Mel Gorman
2015-04-21 10:50:02 UTC
If a PTE is unmapped and it's dirty then it was writable recently. Due
to deferred TLB flushing, it's best to assume a writable TLB cache entry
exists. With that assumption, the TLB must be flushed before any IO can
start or the page is freed to avoid lost writes or data corruption. Prior
to this patch, such PFNs were simply flushed immediately.
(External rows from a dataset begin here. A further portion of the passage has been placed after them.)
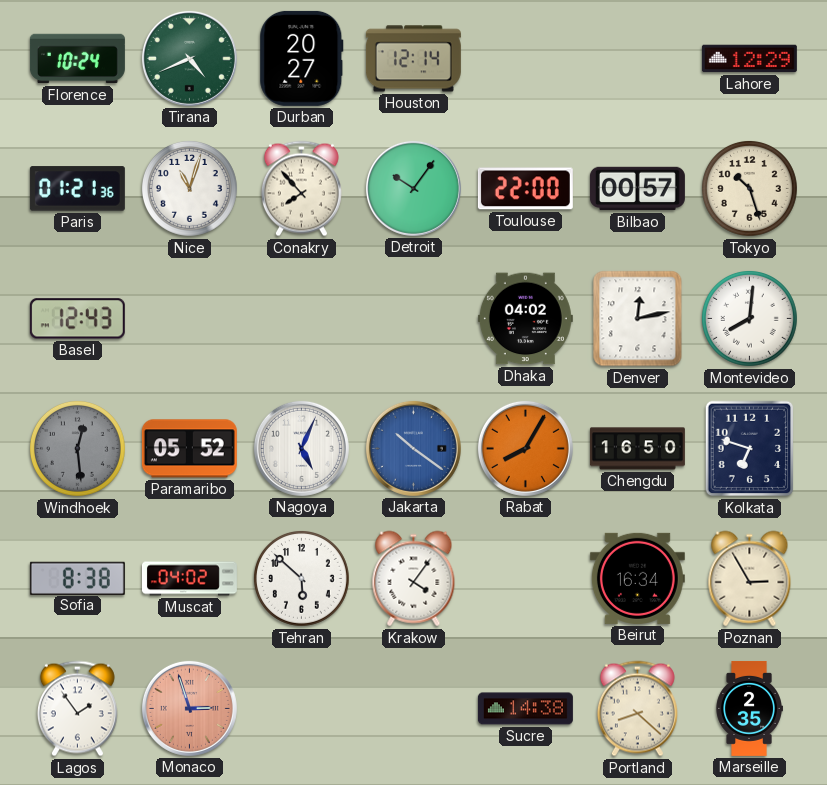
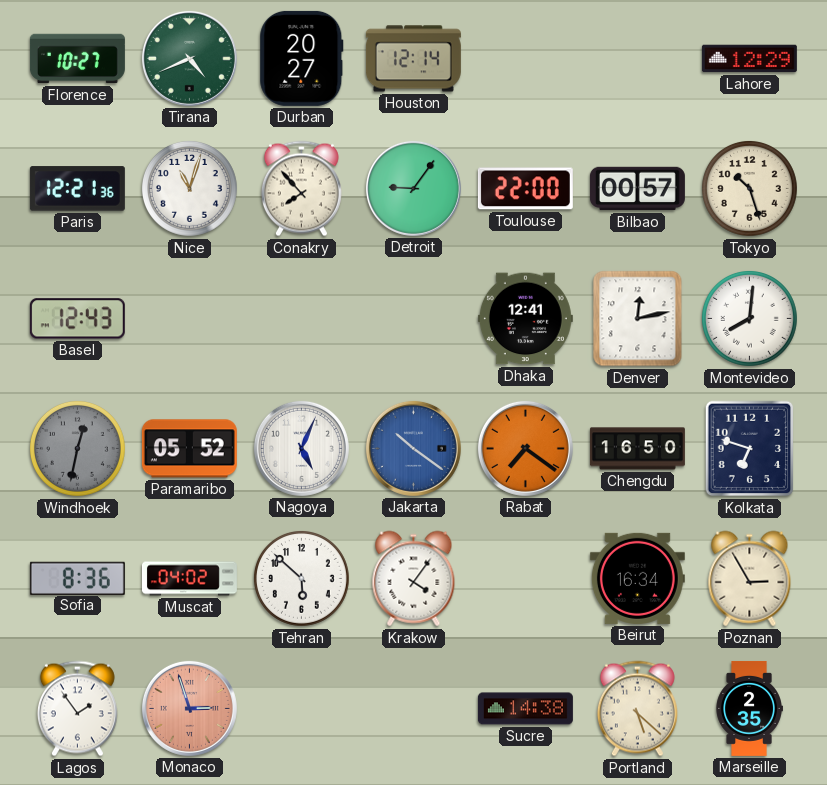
Florence: 10:24 -> 10:27
Paris: 01:21 -> 12:21
Detroit: 10:06 -> 9:06
Dhaka: 04:02 -> 12:41
Windhoek: 12:29 -> 12:32
Rabat: 8:05 -> 7:21
Sofia: 8:38 -> 8:36
Portland: 8:22 -> 5:22
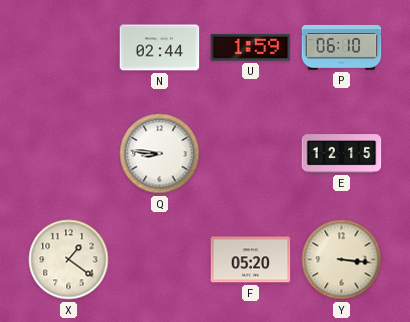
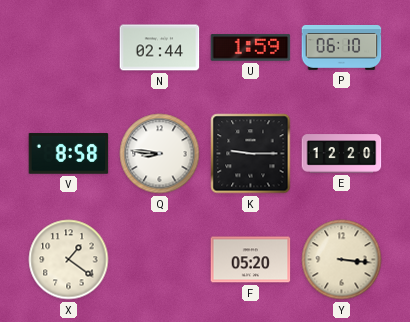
V: none -> 8:58
K: none -> 9:15
E: 12:15 -> 12:20
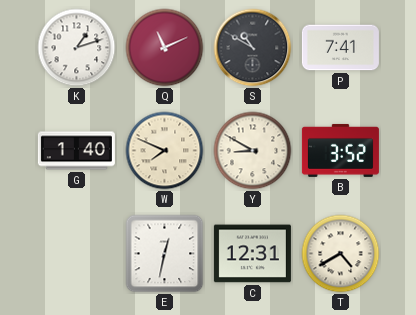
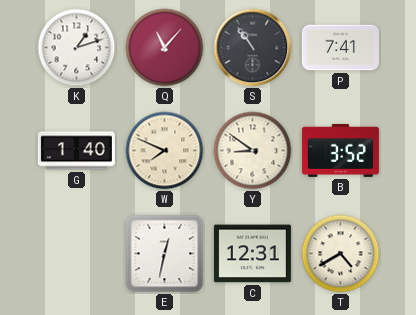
Q: 11:11 -> 11:07
S: 10:50 -> 10:54
Y: 8:50 -> 8:51
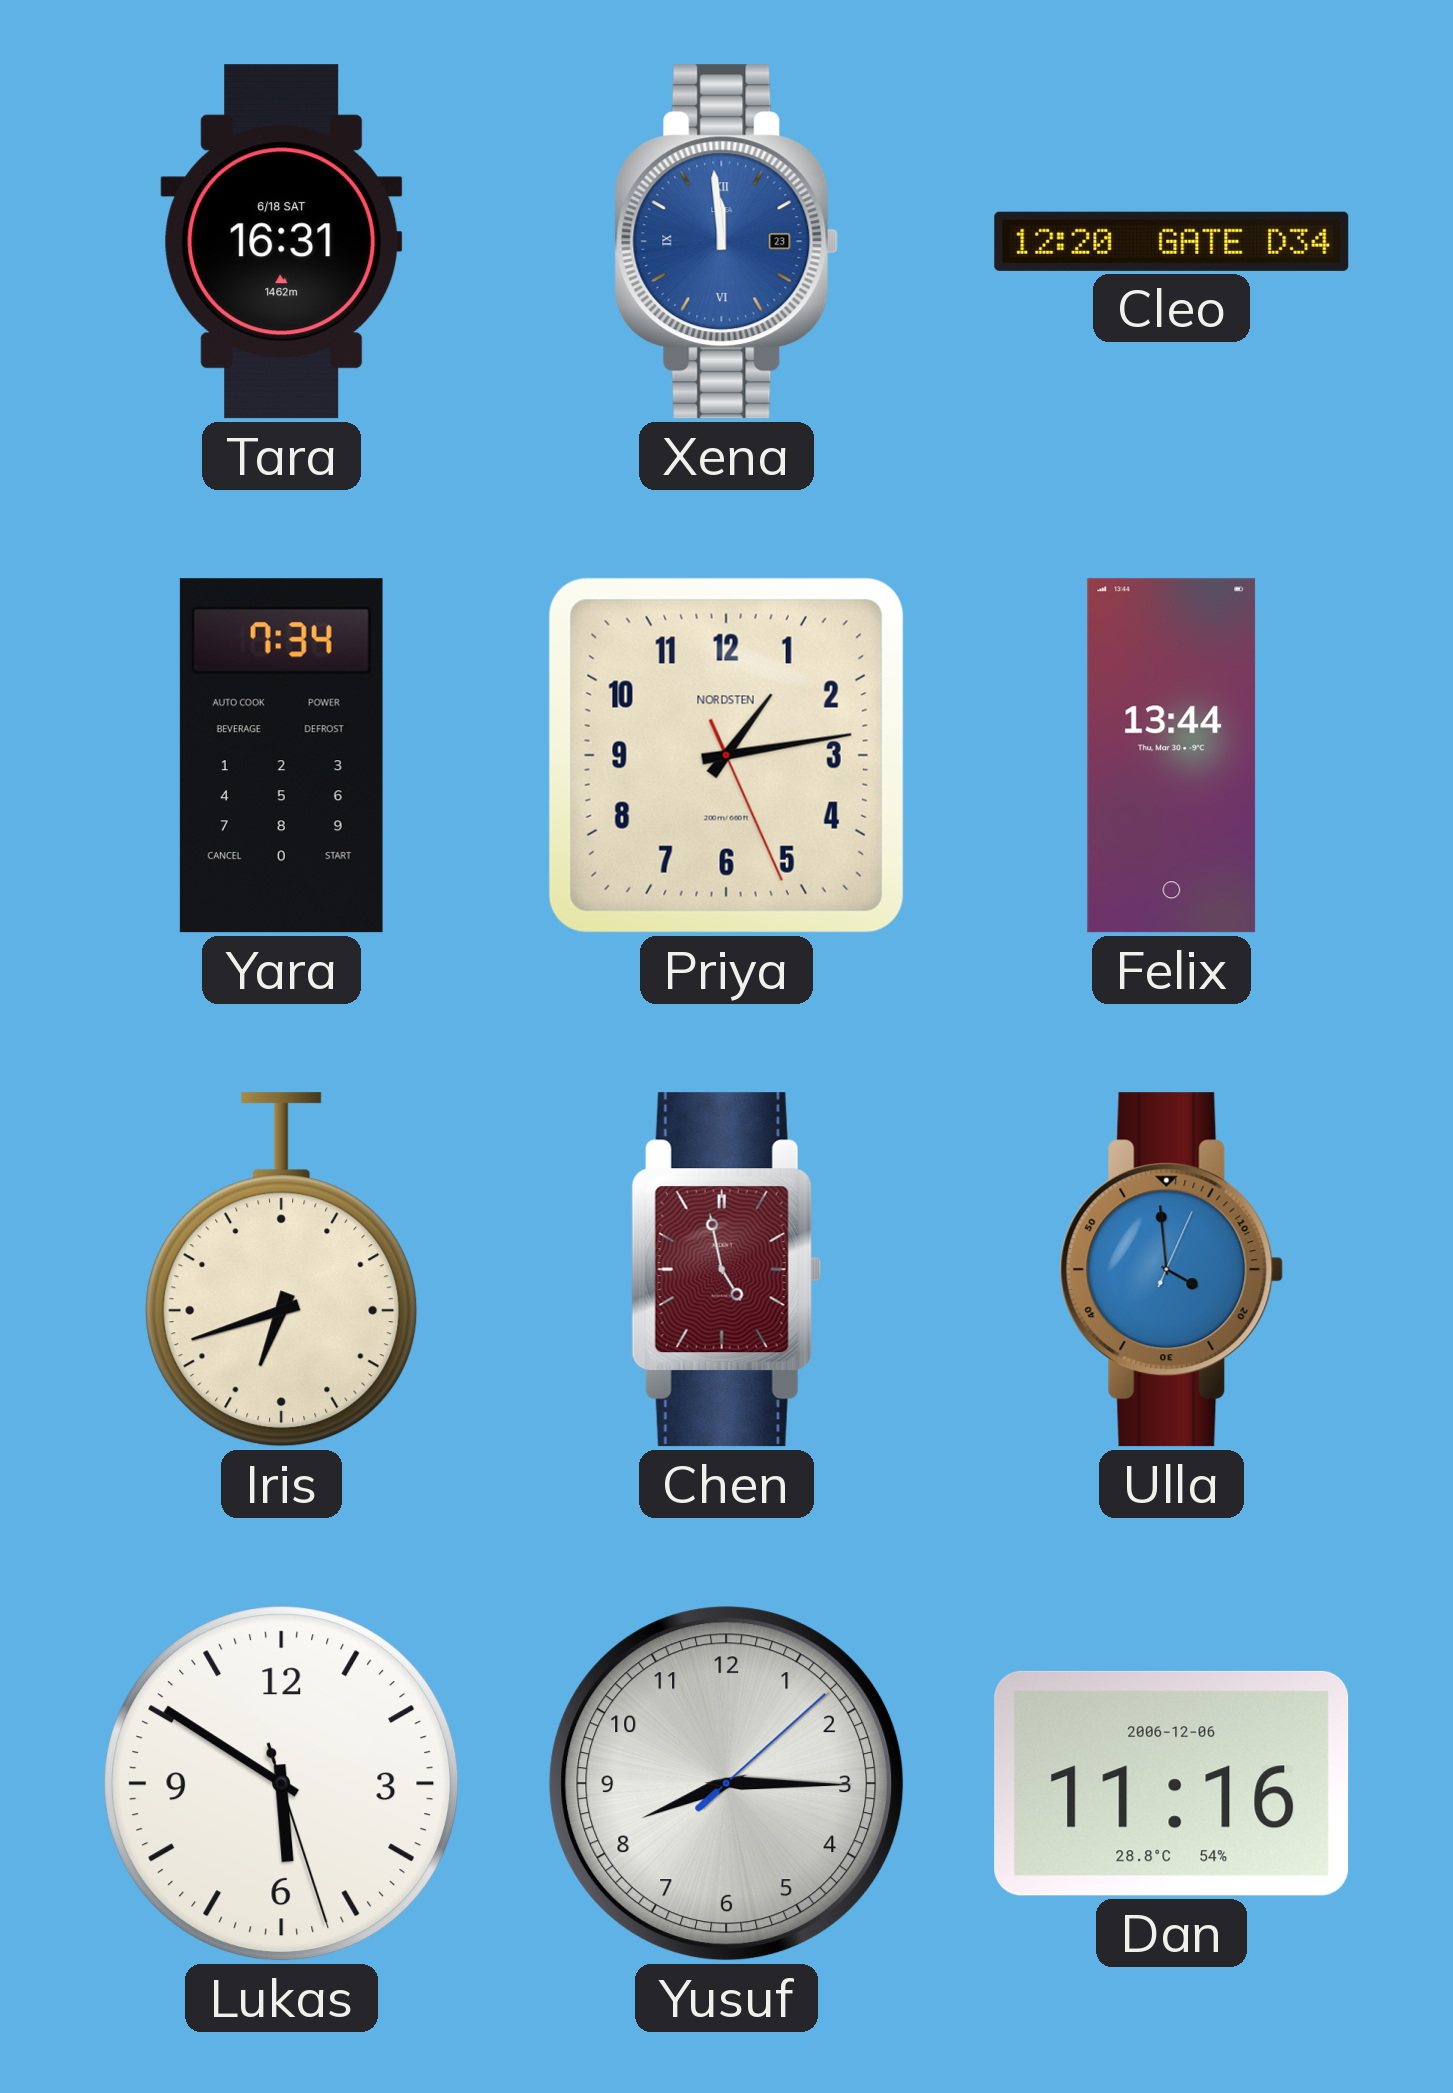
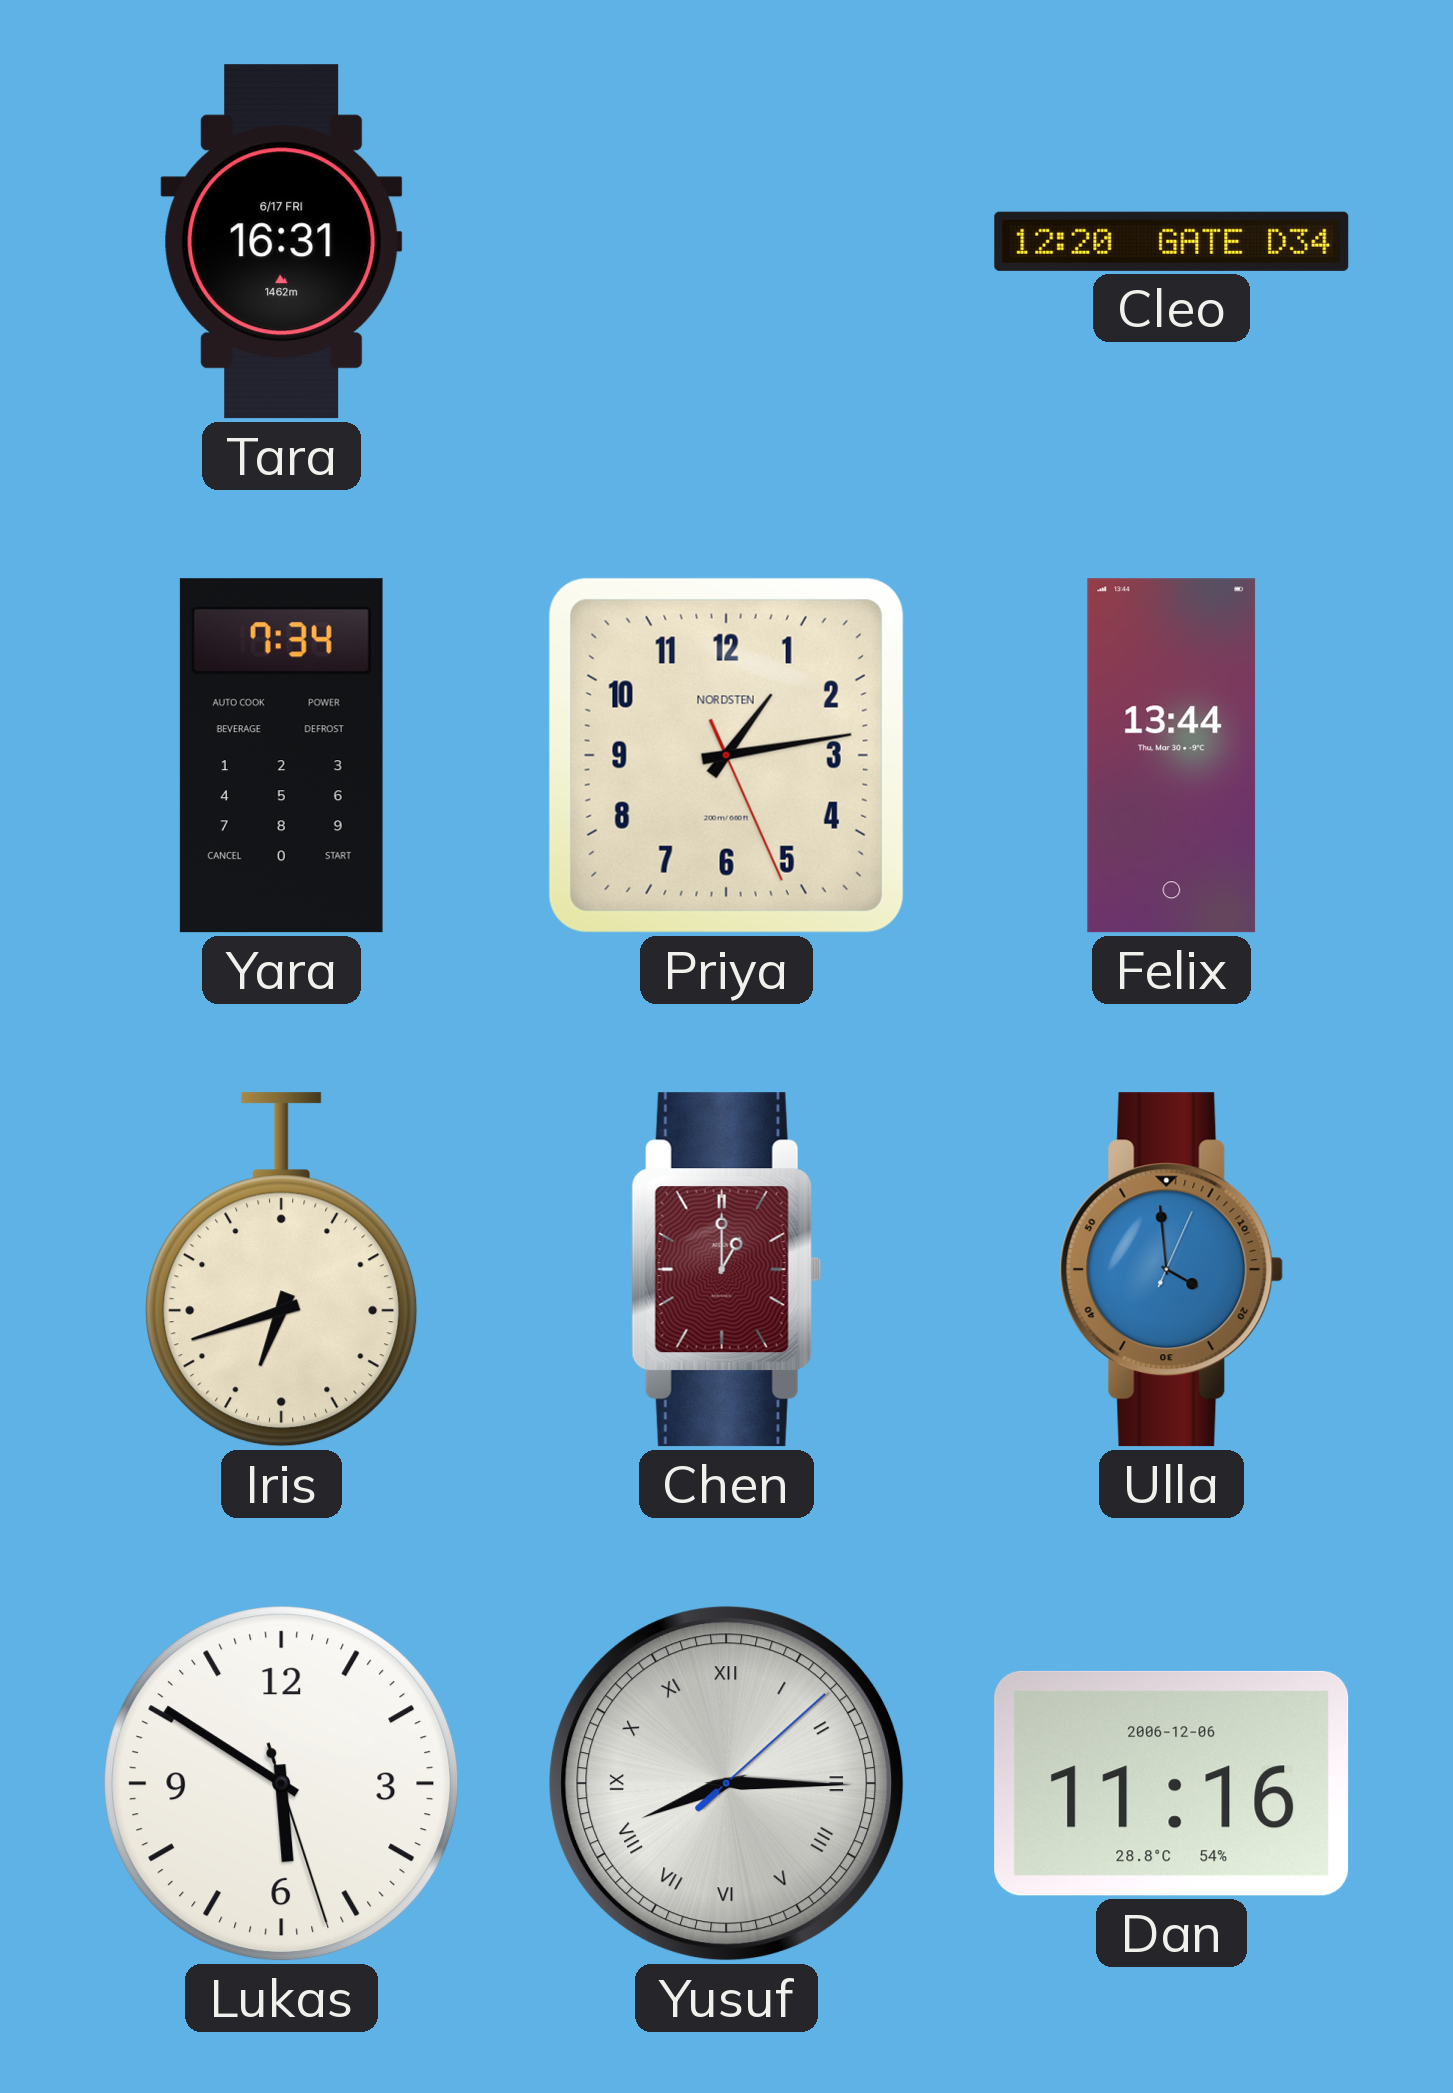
Tara date: 6/18 SAT -> 6/17 FRI
Xena: 11:59 -> none
Chen: 4:58 -> 1:00
Yusuf numerals: Arabic -> Roman
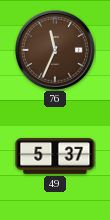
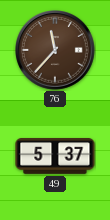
76: 11:34 -> 11:37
In this patch,
the caller is informed that such entries potentially exist and it's up to
the caller to flush before pages are freed or IO can start.
Signed-off-by: Mel Gorman <***@suse.de>
---
include/linux/rmap.h | 10 ++++++----
mm/rmap.c | 55 ++++++++++++++++++++++++++++++++++++++--------------
mm/vmscan.c | 9 ++++++++-
3 files changed, 54 insertions(+), 20 deletions(-)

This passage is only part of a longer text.